Addams Family vs. the Munsters

Rather than hijack this thread, I’ll start a new one.

I always like the Addams Family better. The characters looked more believable, and they just acted slightly off. If was a subtle thing, less “in your face” then the Munsters. And of course, there was John Astin…

Addams Family, definitely. It retained the look of Addams’s art to a good degree even while it changed the characters to a less ghoulish sort of ghoulie. And, for the guys, Morticia was well worth watching.

The actors in The Munsters did a good job defining their characters, but it was to me inherently less interesting.

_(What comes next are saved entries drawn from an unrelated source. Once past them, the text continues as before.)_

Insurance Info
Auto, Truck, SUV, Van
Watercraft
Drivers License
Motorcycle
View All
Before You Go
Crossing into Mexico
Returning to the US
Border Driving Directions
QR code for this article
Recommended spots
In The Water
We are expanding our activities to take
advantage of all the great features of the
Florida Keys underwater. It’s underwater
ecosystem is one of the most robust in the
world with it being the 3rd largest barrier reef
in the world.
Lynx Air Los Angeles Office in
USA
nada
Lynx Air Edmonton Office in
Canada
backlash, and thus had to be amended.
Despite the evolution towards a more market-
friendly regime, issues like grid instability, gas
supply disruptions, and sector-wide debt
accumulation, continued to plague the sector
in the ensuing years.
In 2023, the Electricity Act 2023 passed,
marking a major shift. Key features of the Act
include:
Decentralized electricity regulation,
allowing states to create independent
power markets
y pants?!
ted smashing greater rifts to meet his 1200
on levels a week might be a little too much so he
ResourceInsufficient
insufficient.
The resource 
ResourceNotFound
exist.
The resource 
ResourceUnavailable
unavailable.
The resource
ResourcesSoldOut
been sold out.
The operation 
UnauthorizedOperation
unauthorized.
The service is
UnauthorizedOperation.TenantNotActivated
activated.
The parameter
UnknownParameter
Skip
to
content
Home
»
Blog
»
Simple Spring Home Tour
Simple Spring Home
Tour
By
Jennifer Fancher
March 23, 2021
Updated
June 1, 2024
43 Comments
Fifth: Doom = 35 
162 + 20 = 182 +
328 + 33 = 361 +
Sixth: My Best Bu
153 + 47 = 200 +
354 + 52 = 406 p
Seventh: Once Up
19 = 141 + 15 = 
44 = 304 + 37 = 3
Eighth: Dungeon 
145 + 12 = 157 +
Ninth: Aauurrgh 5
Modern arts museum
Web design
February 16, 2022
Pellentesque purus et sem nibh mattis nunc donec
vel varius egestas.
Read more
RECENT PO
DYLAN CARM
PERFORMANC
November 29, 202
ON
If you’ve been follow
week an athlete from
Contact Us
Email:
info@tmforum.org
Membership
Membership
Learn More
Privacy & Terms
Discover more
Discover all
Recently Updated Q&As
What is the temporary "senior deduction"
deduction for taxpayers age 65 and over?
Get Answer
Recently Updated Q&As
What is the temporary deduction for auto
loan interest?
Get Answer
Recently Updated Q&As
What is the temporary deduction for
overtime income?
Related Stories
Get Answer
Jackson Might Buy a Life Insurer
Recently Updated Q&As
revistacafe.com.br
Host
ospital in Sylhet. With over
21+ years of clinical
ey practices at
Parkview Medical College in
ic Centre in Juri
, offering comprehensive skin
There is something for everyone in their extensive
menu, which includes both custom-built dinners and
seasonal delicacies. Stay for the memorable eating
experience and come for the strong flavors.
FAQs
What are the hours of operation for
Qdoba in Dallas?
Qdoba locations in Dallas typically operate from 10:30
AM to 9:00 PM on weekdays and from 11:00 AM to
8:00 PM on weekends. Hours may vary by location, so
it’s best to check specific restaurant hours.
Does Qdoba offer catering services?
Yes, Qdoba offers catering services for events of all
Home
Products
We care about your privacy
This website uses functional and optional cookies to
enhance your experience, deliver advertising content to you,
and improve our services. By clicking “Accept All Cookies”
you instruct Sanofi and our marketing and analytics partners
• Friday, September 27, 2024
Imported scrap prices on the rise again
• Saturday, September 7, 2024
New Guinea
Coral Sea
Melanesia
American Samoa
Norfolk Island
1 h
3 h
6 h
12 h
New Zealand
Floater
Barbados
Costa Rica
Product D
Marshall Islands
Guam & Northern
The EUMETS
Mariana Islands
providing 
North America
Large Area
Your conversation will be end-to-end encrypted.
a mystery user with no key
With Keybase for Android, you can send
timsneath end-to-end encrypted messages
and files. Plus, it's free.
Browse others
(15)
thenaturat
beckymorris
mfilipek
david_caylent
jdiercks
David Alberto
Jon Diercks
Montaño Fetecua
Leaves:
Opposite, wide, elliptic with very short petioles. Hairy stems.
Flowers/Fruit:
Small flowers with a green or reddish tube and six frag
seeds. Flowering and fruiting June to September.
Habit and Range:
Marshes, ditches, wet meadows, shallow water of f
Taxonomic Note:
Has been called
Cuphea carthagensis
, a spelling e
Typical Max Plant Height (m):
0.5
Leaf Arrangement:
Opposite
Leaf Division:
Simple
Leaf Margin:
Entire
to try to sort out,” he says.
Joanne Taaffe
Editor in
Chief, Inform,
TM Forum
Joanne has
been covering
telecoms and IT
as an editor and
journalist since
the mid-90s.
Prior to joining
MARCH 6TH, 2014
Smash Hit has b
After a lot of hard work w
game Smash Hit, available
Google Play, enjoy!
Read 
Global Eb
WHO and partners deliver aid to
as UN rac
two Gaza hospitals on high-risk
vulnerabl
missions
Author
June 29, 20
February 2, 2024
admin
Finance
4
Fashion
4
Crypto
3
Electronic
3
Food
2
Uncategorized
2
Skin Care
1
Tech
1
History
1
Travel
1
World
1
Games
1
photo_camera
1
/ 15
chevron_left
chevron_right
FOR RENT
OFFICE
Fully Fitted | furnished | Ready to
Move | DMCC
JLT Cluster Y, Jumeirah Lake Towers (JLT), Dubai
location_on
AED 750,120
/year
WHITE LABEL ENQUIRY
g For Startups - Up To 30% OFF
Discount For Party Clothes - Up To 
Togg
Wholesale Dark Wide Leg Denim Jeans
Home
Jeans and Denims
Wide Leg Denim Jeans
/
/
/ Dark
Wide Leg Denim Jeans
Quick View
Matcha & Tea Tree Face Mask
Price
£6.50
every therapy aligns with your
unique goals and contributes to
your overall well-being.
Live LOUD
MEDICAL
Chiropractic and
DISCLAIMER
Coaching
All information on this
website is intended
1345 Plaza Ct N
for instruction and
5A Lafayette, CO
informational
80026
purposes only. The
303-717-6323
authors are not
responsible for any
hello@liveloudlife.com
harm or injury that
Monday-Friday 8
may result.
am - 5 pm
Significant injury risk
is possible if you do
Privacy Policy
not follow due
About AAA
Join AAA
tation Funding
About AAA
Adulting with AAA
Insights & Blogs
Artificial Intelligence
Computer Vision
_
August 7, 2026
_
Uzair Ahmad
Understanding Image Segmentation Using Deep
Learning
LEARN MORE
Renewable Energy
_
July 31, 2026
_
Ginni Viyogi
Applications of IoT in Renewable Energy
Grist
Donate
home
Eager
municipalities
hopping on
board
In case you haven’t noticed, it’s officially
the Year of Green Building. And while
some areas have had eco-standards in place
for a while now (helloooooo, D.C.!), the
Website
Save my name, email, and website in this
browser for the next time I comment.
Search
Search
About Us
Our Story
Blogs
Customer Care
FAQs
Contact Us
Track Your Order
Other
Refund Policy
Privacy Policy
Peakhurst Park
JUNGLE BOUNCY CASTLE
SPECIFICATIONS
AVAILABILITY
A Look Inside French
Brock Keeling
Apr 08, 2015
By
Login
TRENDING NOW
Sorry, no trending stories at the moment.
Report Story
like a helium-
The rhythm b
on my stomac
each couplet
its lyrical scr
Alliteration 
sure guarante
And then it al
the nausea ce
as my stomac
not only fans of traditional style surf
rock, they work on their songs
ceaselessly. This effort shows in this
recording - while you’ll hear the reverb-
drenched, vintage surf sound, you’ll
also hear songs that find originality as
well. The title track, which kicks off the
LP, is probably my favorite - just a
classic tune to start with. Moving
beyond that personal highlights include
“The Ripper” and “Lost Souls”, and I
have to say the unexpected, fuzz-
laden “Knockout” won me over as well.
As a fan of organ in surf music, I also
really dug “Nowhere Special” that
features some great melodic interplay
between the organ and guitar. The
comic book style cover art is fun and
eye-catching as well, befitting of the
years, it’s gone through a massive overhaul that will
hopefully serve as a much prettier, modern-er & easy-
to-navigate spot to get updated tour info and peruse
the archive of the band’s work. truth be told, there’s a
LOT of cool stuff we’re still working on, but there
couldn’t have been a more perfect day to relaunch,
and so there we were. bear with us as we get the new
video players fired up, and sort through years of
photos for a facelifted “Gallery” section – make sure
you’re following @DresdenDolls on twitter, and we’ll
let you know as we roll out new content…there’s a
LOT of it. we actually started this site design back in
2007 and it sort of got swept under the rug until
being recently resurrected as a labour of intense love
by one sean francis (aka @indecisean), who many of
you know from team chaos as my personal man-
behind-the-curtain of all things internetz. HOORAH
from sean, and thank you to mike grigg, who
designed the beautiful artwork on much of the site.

Too clownish.

RR

Addams Family, hands down.

Carolyn Jones was one of the smokin’-hottest women ever.

The Adams family were more delightfully creepy, especially this one.

Addams family for me. The Munsters tried too hard to be accepted by the norms, I felt. The Addams couldn’t give a damn what others thought about them.

Definitely the Addamses. They were all so happy with what and who they are. It was the rest of the world that was nuts.

As opposed to the Munsters, which seemed to mostly consist of people running from Herman in sped-up film.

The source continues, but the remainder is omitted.